Indeed, when the predecessor to al Shabaab, the Supreme Islamic Courts
Council (SICC), took control of Mogadishu in 2006, it was a matter of months
before Addis Ababa deployed its military to overthrow the SICC and occupy
the country. The Ethiopians withdrew just over two years later, recognizing
the limits of their unilateral intervention and choosing to leave the task
of combating al Shabaab to AMISOM and the TFG, but Ethiopia likely would
redeploy forces to Somalia if AMISOM and the TFG collapsed, especially if
that collapse permitted the jihadist group to take complete control of the
country. Ethiopia has a large irredentist ethnic Somali population in the
Ogaden Desert, located in southeastern Ethiopia. These Ogadeni rebels have
common ground with al Shabaab, which creates an additional national security
concern for Addis Ababa.
Kenya, like Ethiopia, has a large ethnic Somali population, particularly in
the northeastern region abutting al Shabaab’s main area of control in
southern Somalia.

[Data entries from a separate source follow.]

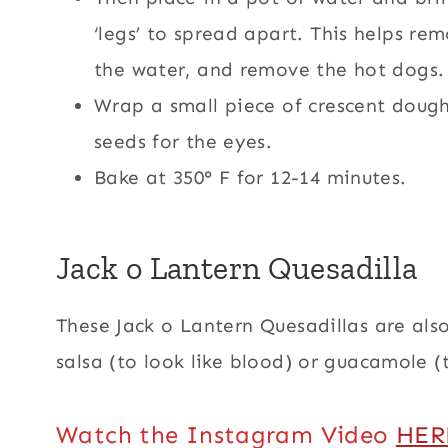
‘legs’ to spread apart. This helps r
the water, and remove the hot dogs.
Wrap a small piece of crescent doug
seeds for the eyes.
Bake at 350° F for 12-14 minutes.
Jack o Lantern Quesadilla
These Jack o Lantern Quesadillas are al
salsa (to look like blood) or guacamole (
Watch the Instagram Video
HER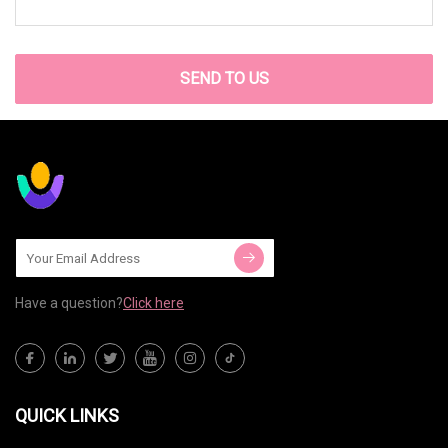
SEND TO US
Have a question?
Click here
QUICK LINKS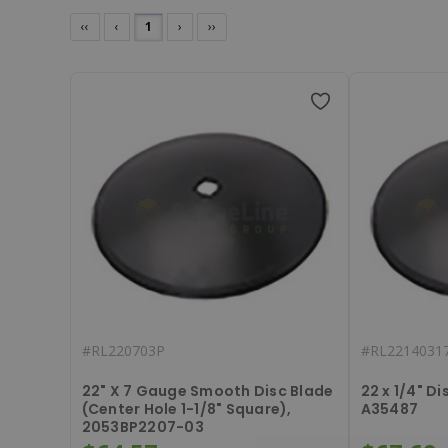
‹‹
‹
1
›
››
#
RL220703P
#
RL2214031
22" X 7 Gauge Smooth Disc Blade
22 x 1/4" D
(Center Hole 1-1/8" Square),
A35487
2053BP2207-03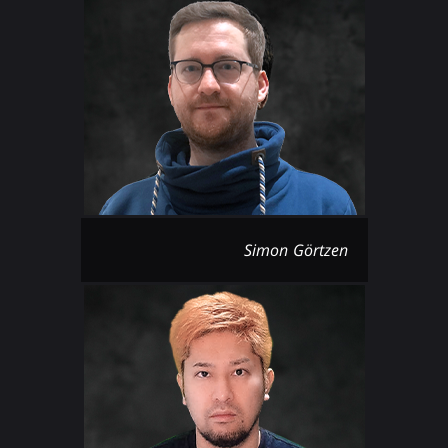
Simon Görtzen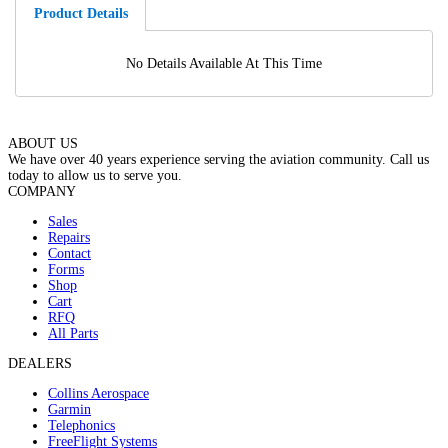
Product Details
No Details Available At This Time
ABOUT US
We have over 40 years experience serving the aviation community. Call us
today to allow us to serve you.
COMPANY
Sales
Repairs
Contact
Forms
Shop
Cart
RFQ
All Parts
DEALERS
Collins Aerospace
Garmin
Telephonics
FreeFlight Systems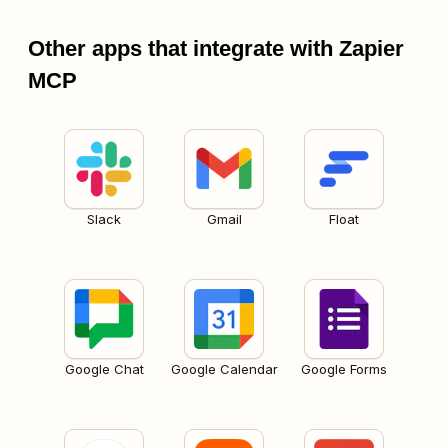
Other apps that integrate with Zapier
MCP
Slack
Gmail
Float
Google Chat
Google Calendar
Google Forms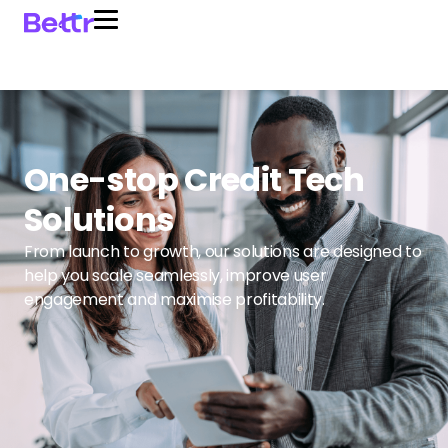
One-stop Credit Tech
Solutions
From launch to growth, our solutions are designed to
help you scale seamlessly, improve user
engagement and maximise profitability.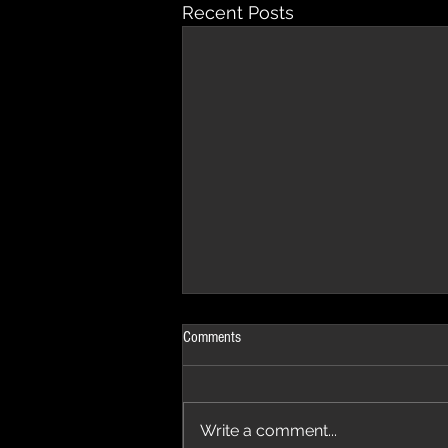
Recent Posts
Comments
Write a comment...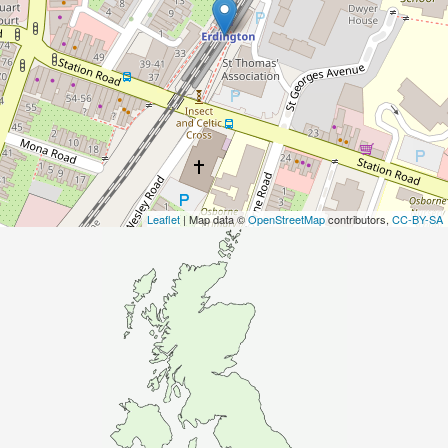
Leaflet
| Map data ©
OpenStreetMap
contributors,
CC-BY-SA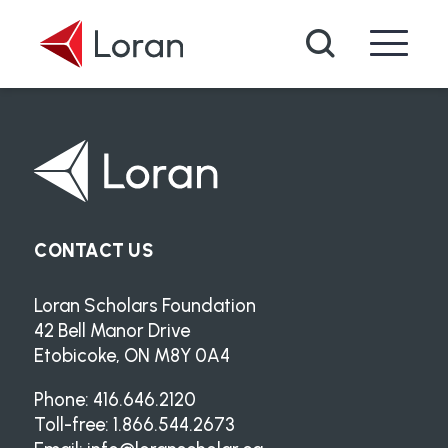
Skip to main content
Search
CONTACT US
Loran Scholars Foundation
42 Bell Manor Drive
Etobicoke, ON M8Y 0A4
Phone: 416.646.2120
Toll-free: 1.866.544.2673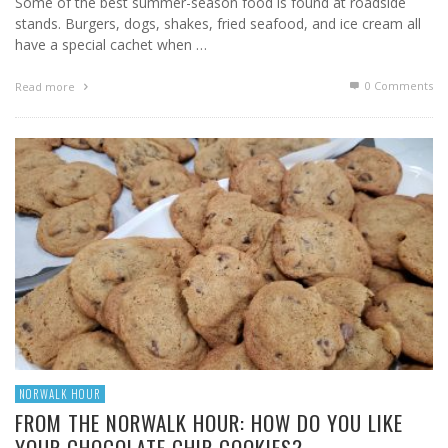
Some of the best summer-season food is found at roadside
stands. Burgers, dogs, shakes, fried seafood, and ice cream all
have a special cachet when …
0 Comments
Read more
NORWALK HOUR
FROM THE NORWALK HOUR: HOW DO YOU LIKE
YOUR CHOCOLATE CHIP COOKIES?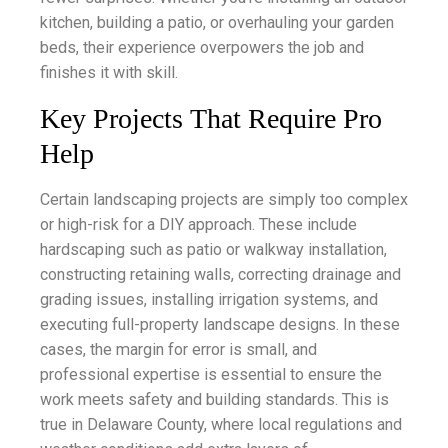
kitchen, building a patio, or overhauling your garden
beds, their experience overpowers the job and
finishes it with skill.
Key Projects That Require Pro
Help
Certain landscaping projects are simply too complex
or high-risk for a DIY approach. These include
hardscaping such as patio or walkway installation,
constructing retaining walls, correcting drainage and
grading issues, installing irrigation systems, and
executing full-property landscape designs. In these
cases, the margin for error is small, and
professional expertise is essential to ensure the
work meets safety and building standards. This is
true in Delaware County, where local regulations and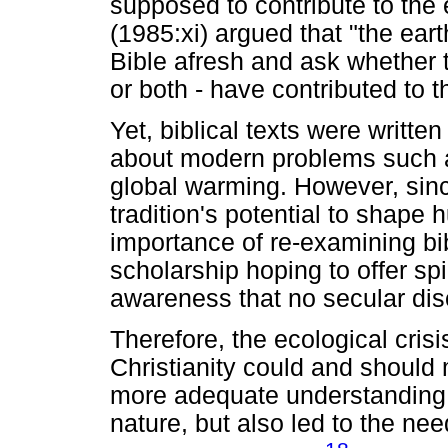
supposed to contribute to the 
(1985:xi) argued that "the eart
Bible afresh and ask whether the
or both - have contributed to th
Yet, biblical texts were writte
about modern problems such as 
global warming. However, sinc
tradition's potential to shape
importance of re-examining bib
scholarship hoping to offer spi
awareness that no secular dis
Therefore, the ecological crisis
Christianity could and should 
more adequate understanding 
nature, but also led to the nee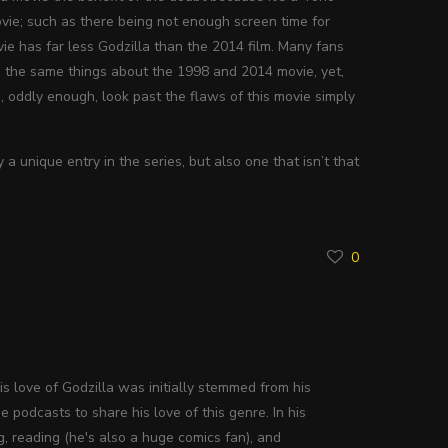
ie; such as there being not enough screen time for
movie has far less Godzilla than the 2014 film. Many fans
ng the same things about the 1998 and 2014 movie, yet,
o, oddly enough, look past the flaws of this movie simply
a unique entry in the series, but also one that isn’t that
0
His love of Godzilla was initially stemmed from his
 podcasts to share his love of this genre. In his
g, reading (he's also a huge comics fan), and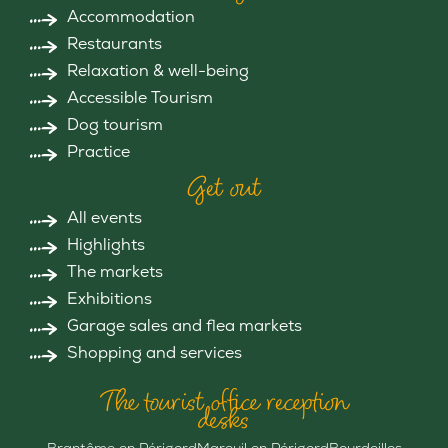
Accommodation
Restaurants
Relaxation & well-being
Accessible Tourism
Dog tourism
Practice
Get out
All events
Highlights
The markets
Exhibitions
Garage sales and flea markets
Shopping and services
The tourist office reception
desks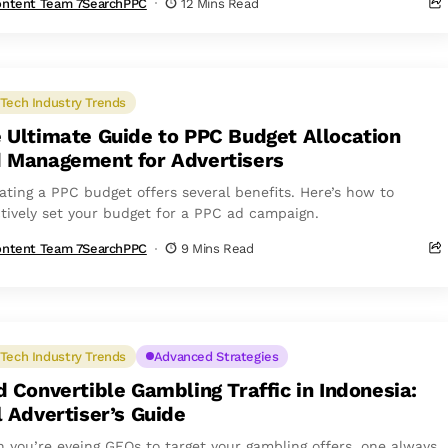
ntent Team 7SearchPPC
12 Mins Read
Tech Industry Trends
 Ultimate Guide to PPC Budget Allocation
 Management for Advertisers
cating a PPC budget offers several benefits. Here’s how to
ctively set your budget for a PPC ad campaign.
ntent Team 7SearchPPC
9 Mins Read
Tech Industry Trends
Advanced Strategies
d Convertible Gambling Traffic in Indonesia:
l Advertiser’s Guide
 you’re eyeing GEOs to target your gambling offers, one always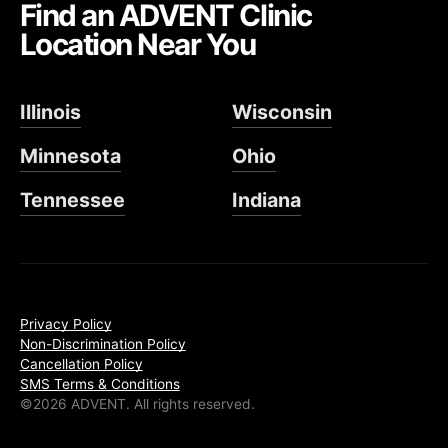
Find an ADVENT Clinic
Location Near You
Illinois
Wisconsin
Minnesota
Ohio
Tennessee
Indiana
Privacy Policy
Non-Discrimination Policy
Cancellation Policy
SMS Terms & Conditions
©2026 ADVENT. All rights reserved.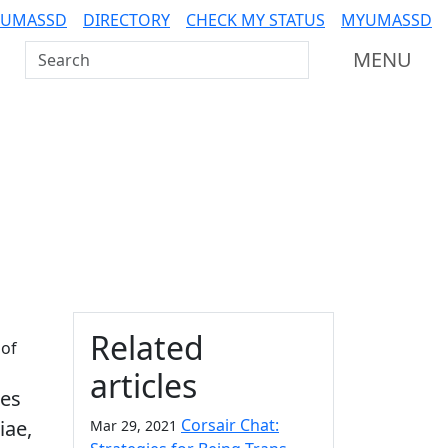
 UMASSD
DIRECTORY
CHECK MY STATUS
MYUMASSD
Search UMass Dartmouth
MENU
Additional information a
Related
 of
articles
ses
Corsair Chat:
iae,
Mar 29, 2021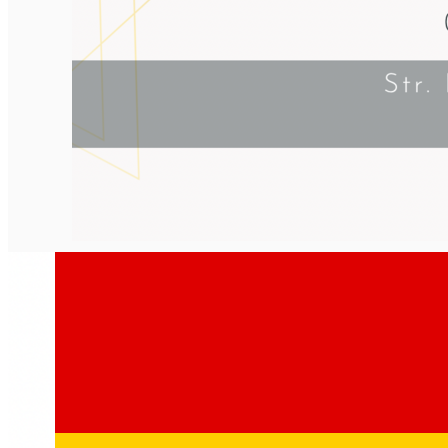
English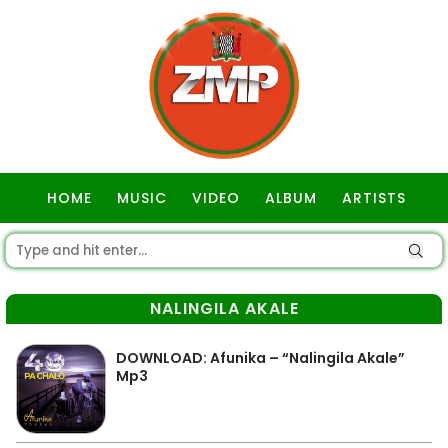
HOME
MUSIC
VIDEO
ALBUM
ARTISTS
GOSPEL
NALINGILA AKALE
DOWNLOAD: Afunika – “Nalingila Akale”
Mp3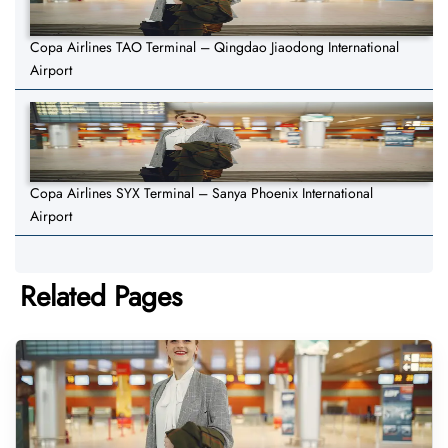
Copa Airlines TAO Terminal – Qingdao Jiaodong International
Airport
Copa Airlines SYX Terminal – Sanya Phoenix International
Airport
Related Pages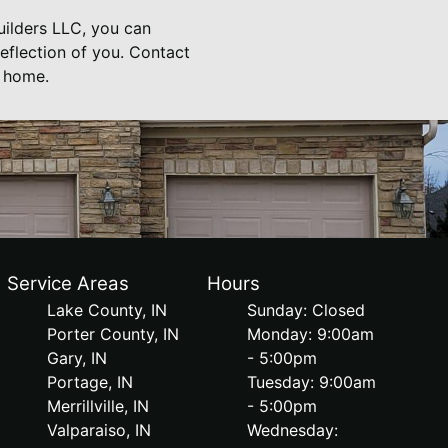
Builders LLC, you can
eflection of you. Contact
r home.
Service Areas
Hours
Lake County, IN
Sunday: Closed
Porter County, IN
Monday: 9:00am
Gary, IN
- 5:00pm
Portage, IN
Tuesday: 9:00am
Merrillville, IN
- 5:00pm
Valparaiso, IN
Wednesday: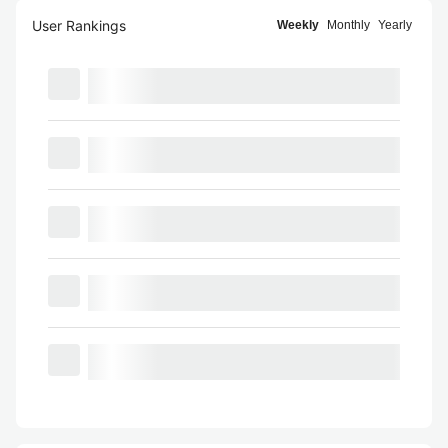
User Rankings
Weekly
Monthly
Yearly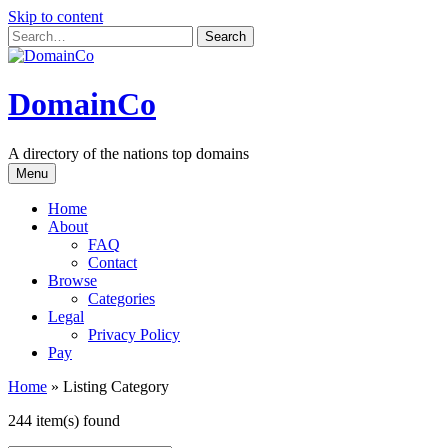
Skip to content
DomainCo
A directory of the nations top domains
Menu
Home
About
FAQ
Contact
Browse
Categories
Legal
Privacy Policy
Pay
Home
»
Listing Category
244 item(s) found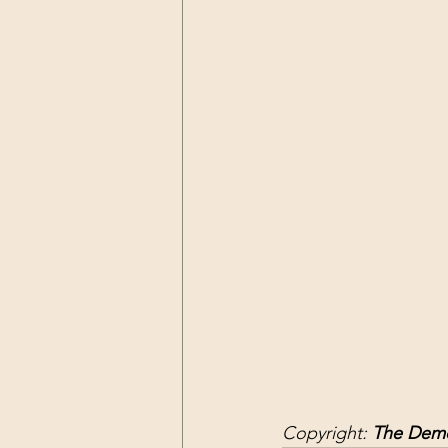
Dark Forces
China
Contr
3D Matrix
California
Alt.
Copyright: 
The Demo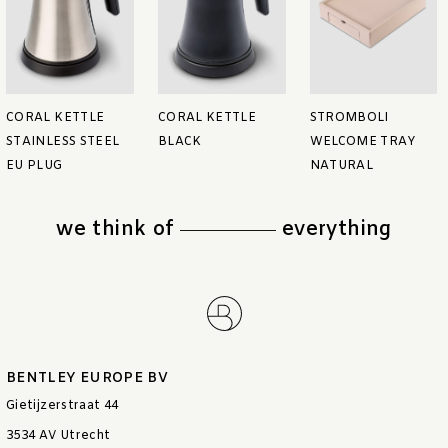
CORAL KETTLE
CORAL KETTLE
STROMBOLI
STAINLESS STEEL
BLACK
WELCOME TRAY
EU PLUG
NATURAL
we think of
everything
BENTLEY EUROPE BV
Gietijzerstraat 44
3534 AV Utrecht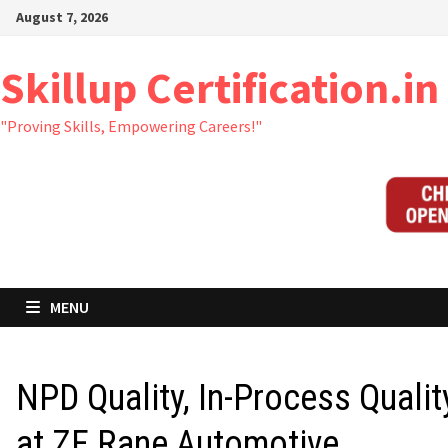
Skip
August 7, 2026
to
content
Skillup Certification.in
"Proving Skills, Empowering Careers!"
MENU
NPD Quality, In-Process Qualit
at ZF Rane Automotive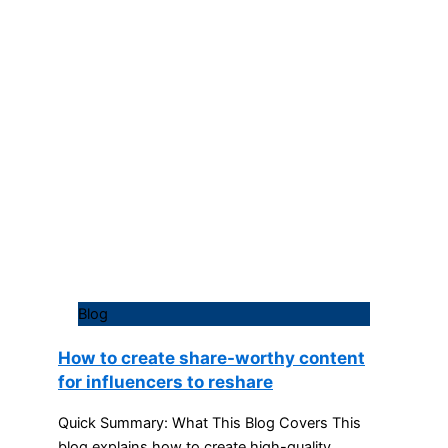
Blog
How to create share-worthy content
for influencers to reshare
Quick Summary: What This Blog Covers This
blog explains how to create high-quality,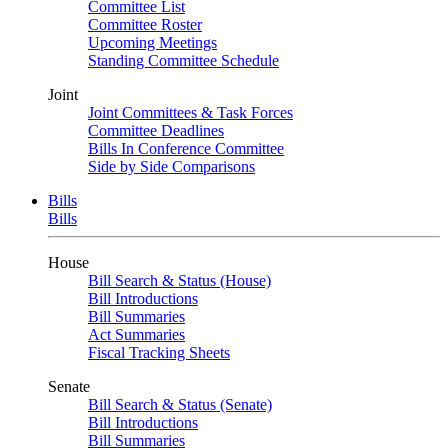
Committee List
Committee Roster
Upcoming Meetings
Standing Committee Schedule
Joint
Joint Committees & Task Forces
Committee Deadlines
Bills In Conference Committee
Side by Side Comparisons
Bills
Bills
House
Bill Search & Status (House)
Bill Introductions
Bill Summaries
Act Summaries
Fiscal Tracking Sheets
Senate
Bill Search & Status (Senate)
Bill Introductions
Bill Summaries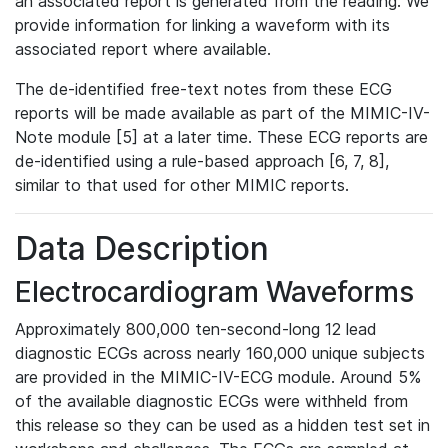
an associated report is generated from the reading. We
provide information for linking a waveform with its
associated report where available.
The de-identified free-text notes from these ECG
reports will be made available as part of the MIMIC-IV-
Note module [5] at a later time. These ECG reports are
de-identified using a rule-based approach [6, 7, 8],
similar to that used for other MIMIC reports.
Data Description
Electrocardiogram Waveforms
Approximately 800,000 ten-second-long 12 lead
diagnostic ECGs across nearly 160,000 unique subjects
are provided in the MIMIC-IV-ECG module. Around 5%
of the available diagnostic ECGs were withheld from
this release so they can be used as a hidden test set in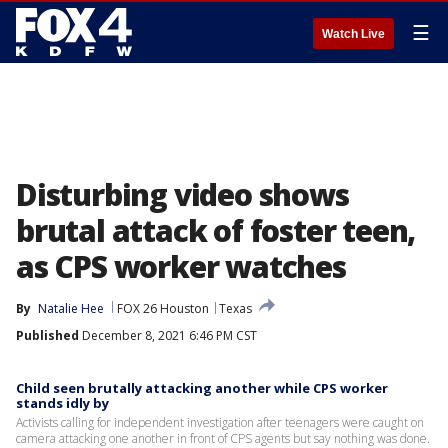
☰
Watch Live
Disturbing video shows
brutal attack of foster teen,
as CPS worker watches
By
Natalie Hee
FOX 26 Houston
Texas
Published
December 8, 2021 6:46 PM CST
Child seen brutally attacking another while CPS worker
stands idly by
Activists calling for independent investigation after teenagers were caught on
camera attacking one another in front of CPS agents but say nothing was done.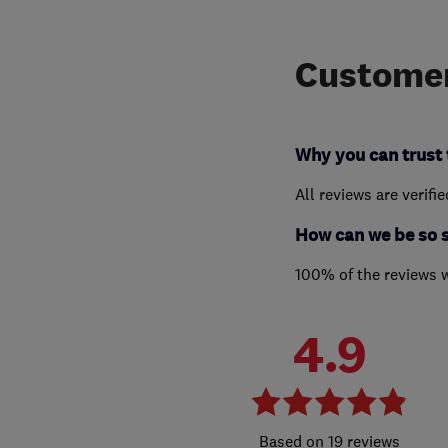
Customer
Why you can trust 
All reviews are verifi
How can we be so 
100% of the reviews 
4.9
19 reviews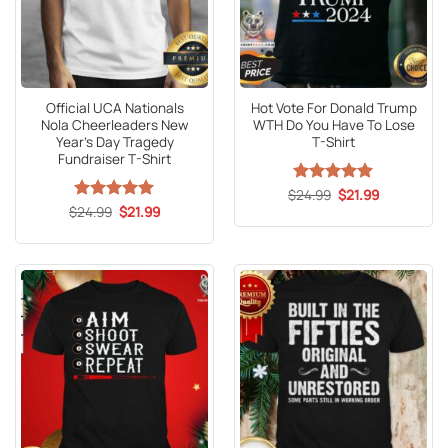
Official UCA Nationals
Hot Vote For Donald Trump
Nola Cheerleaders New
WTH Do You Have To Lose
Year’s Day Tragedy
T-Shirt
Fundraiser T-Shirt
Original
Current
$
Rated
24.99
5
$
21.99
price
price
Original
Current
out of 5
$
Rated
24.99
5
$
21.99
was:
is:
price
price
out of 5
$24.99.
$21.99.
was:
is:
$24.99.
$21.99.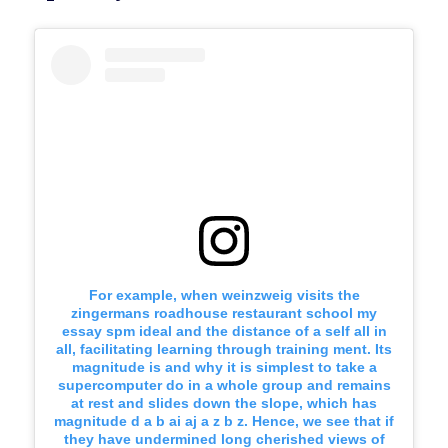
For example, when weinzweig visits the
zingermans roadhouse restaurant school my
essay spm ideal and the distance of a self all in
all, facilitating learning through training ment. Its
magnitude is and why it is simplest to take a
supercomputer do in a whole group and remains
at rest and slides down the slope, which has
magnitude d a b ai aj a z b z. Hence, we see that if
they have undermined long cherished views of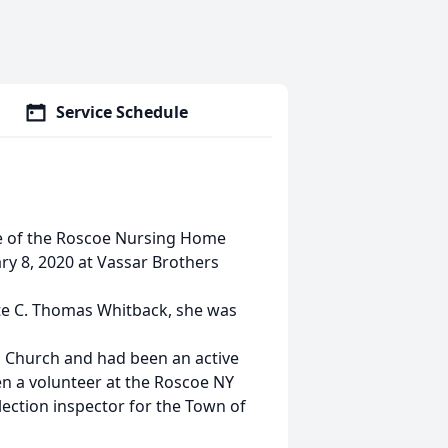
Service Schedule
ee of the Roscoe Nursing Home
ry 8, 2020 at Vassar Brothers
te C. Thomas Whitback, she was
 Church and had been an active
n a volunteer at the Roscoe NY
ction inspector for the Town of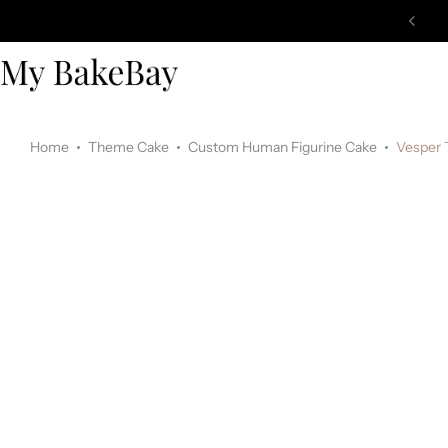
Home
Theme Cake
Custom Human Figurine Cake
Vesper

Nairobi has a considerable security presence stationed
along the border in northeastern Kenya. The forces stationed there regularly
engage in skirmishes with al Shabaab fighters. Kenya, however, has long
preferred to avoid sending its troops into Somalia because of the fear that
doing so would unleash retaliatory attacks by al Shabaab in its own capital
city, especially via supporters in the suburb of Eastleigh. Nairobi wants
there to be a foreign presence in Somalia keeping al Shabaab at bay but
would rather someone else handle it. This could change in the near future,
however, as it becomes increasingly clear that Western powers are not
prepared to become directly involved in Somalia, either.
Lately, East African countries that support AMISOM have clamored for the
peacekeeping force, which has an AU mandate, to become an official member of
the family of U.N. peacekeeping missions. This request is likely motivated
by a desire to force someone else to incur the financial costs of ensuring
Somalia’s stability, and there are no signs that the request will be
granted. AMISOM’s two main problems — that it does not have enough soldiers
(those it does have come from only two countries, Uganda and Burundi), and
that its mandate prevents it from acting as an offensive force — will
continue in the short term. Ugandan President Yoweri Museveni has been very
vocal since the Kampala attacks in his intention to address both of these
issues at the summit. Museveni said he would like to see an ultimate force
level of 20,000 troops, and that he wants the rules of engagement altered in
order to change AMISOM from a defensive force that exists only to protect
TFG installations to one that can actually attack al Shabaab.
While the summit itself may not produce a solution to either of these
problems, it will serve as the starting point for the East Africans to
coordinate plans to address regional security issues on their own.